上記の管理職の役割を全うすることが管理職の「段取り力」ですが、そのためには、具体的に以下の能力を備えることが求められています。
(1)部下育成・指導能力
(2)業務管理能力
(3)目標管理能力
(4)リスク管理能力
社会が複雑化・多様化する中で、管理職に求められる上記の4つのスキルに関して、これらのスキルを習得する方法や現場で効果的にスキルを発揮するポイントなどについてお話いたします。
■部下育成・指導能力
(1)指導教育はプロセス評価を基に
仕事の成果だけで、部下を評価するのは好ましくありません。重要なのは、仕事の工程(プロセス)ごとに細かく仕事振りを評価することです。
具体的には、
・仕事を細分化して、業務工程を洗い出す
・工程ごとの業務の成果を「○」「△」「×」で評価する
そうすると、成果の低い部下にも評価できる点(○の評価の部分)があることや、成果の高い部下にも改善すべき点(△・×の評価の部分)があることが判明します。このプロセス評価を踏まえると、個々の具体的な課題点を把握し、きめ細かい指導を行うことが可能となります。

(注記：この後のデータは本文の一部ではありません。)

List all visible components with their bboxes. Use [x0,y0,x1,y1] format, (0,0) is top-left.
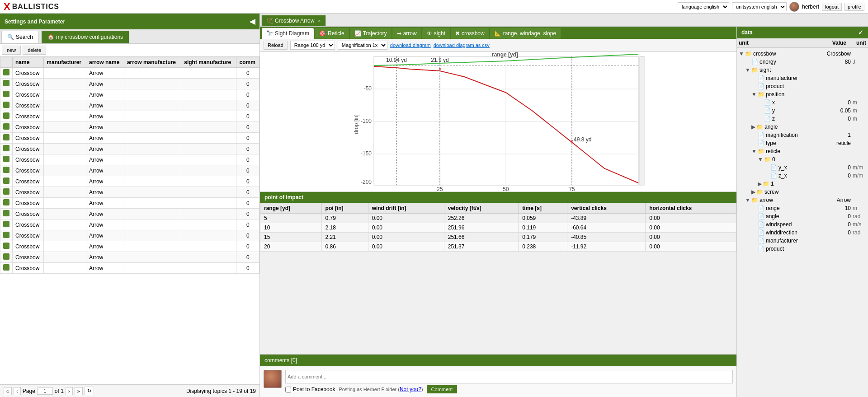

また、部下の実力をつぶさに把握することで、本人に対し、「公平」かつ「鋭い」指摘ができ、上司に対する信頼と畏怖を同時に獲得できます。リーダーシップの強化にも、プロセス評価は有効です。
(2)指導の原点~ほめてから叱る
管理職が多様な部下を抱える現代の職場では、ロイヤリティを維持するのが困難であり、モチベーションの醸成が難しいため、厳しい指導よりもむしろ、「ほめて育てる」ことが重要となってきます。「ほめて育てる」力を身につけるためには、まず「ほめる力」の自己検診をお勧めします。具体的には、「家族や部下に対するほめ言葉」を5分間で思いつく限り書き出してみるという方法です。
もし、10個以下であれば、「ほめる力」が弱いと自覚しましょう。その場合には、日常から意識してほめ言葉を考え、実際に声に出して練習する必要があります。また、部下を指導する際には、言葉に注意する必要があります。例えば、「仕事の仕方が雑である」と直言してしまうと、仕事をする意欲を無くしてしまう部下も多いのです。
そこで、部下を指導する際には、「早く仕事を片付けてくれてありがとう。でも、少しミスがあるね。気をつけてね」など、先に相手をほめて気分良くさせることで、注意をこちらに向かせ、その上で指導したい内容を伝えるという方法が効果的です。
事実をストレートに伝えられないのは大変辛いことですが、マネージャーとして部下指導の際にも「計算して」行動することが求められます。